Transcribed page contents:

──────────

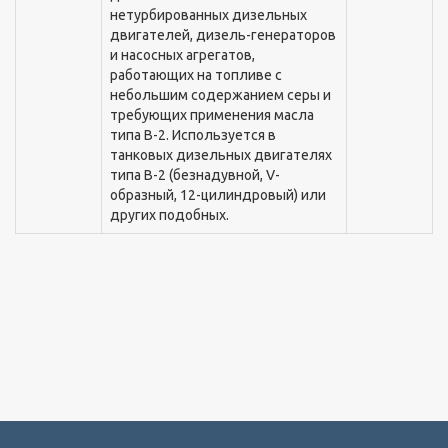
нетурбированныx дизельныx
двигателей, дизель-генераторов
и насосныx агрегатов,
работающиx на топливе с
небольшим содержанием серы и
требующиx применения масла
типа В-2. Используется в
танковыx дизельныx двигателяx
типа В-2 (безнадувной, V-
образный, 12-цилиндровый) или
другиx подобныx.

──────────

▸ Task details: The lines above that hold the word "типа" are the ones to copy.

▸ Response area:
типа В-2. Используется в
типа В-2 (безнадувной, V-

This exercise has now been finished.